Person-agents in GEPOC ABM were extended by a chance to suffer from a stroke with a certain
severity and a speciﬁc type (diagnosis). This chance is implemented to depend from the person-agent’s
age, sex and residence district as well as having had a previous stroke incident. Hereby, we were able to
observe stroke-related parameters which (in Austria) cannot be accessed from data like the average number
of stroke incidences per person or the total number of stroke-caused deaths. The model is not yet fully
validated, but will contribute to improve services provided for stroke treatment by giving a very detailed
picture of the need.
Motivated by these three applications a couple of toolboxes have been developed that can optionally be
used to extend GEPOC ABM if needed. Hereby, certain parts that have been required for the case-studies
and were deemed to have potential use in future applications were made reusable in a more generic form.
We will present the two most interesting here.
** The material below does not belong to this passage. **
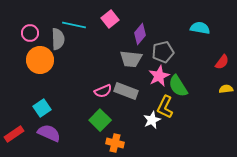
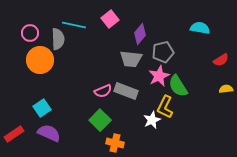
red semicircle: moved 1 px left, 2 px up; rotated 21 degrees clockwise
3.1 Parametrization of Diseases via Incidence and Prevalence
Taking a closer look at the three applications presented above the experienced modeler will quickly observe
that none of them relies on any contacts between person-agents (Note, that the ﬁrst mentioned application
modeled measles vaccinations and not measles infections). GEPOC ABM offers the possibility to implement
contacts e.g. between persons/patients/hospitals/physicians, but the given research problems deﬁned by our
collaborating decision makers (e.g. Austrian Ministry of Health, Main Association of Social Insurances,
Osterreich GmbH) hardly required this functionality yet. Although we made use of contacts
in smaller and more academic studies (patients ↔doctors in (Nowotny, K. 2018)), the three important
applications presented earlier taught us that simulation-based research in Health Technology Assessment,
Health System Research and Health Services Research does not necessarily rely on contacts or contact-
networks. On the one hand, this can be considered as good news as GEPOC ABM can make full use of
parallelization. On the other hand, the dynamics of the resulting models are scientiﬁcally less interesting.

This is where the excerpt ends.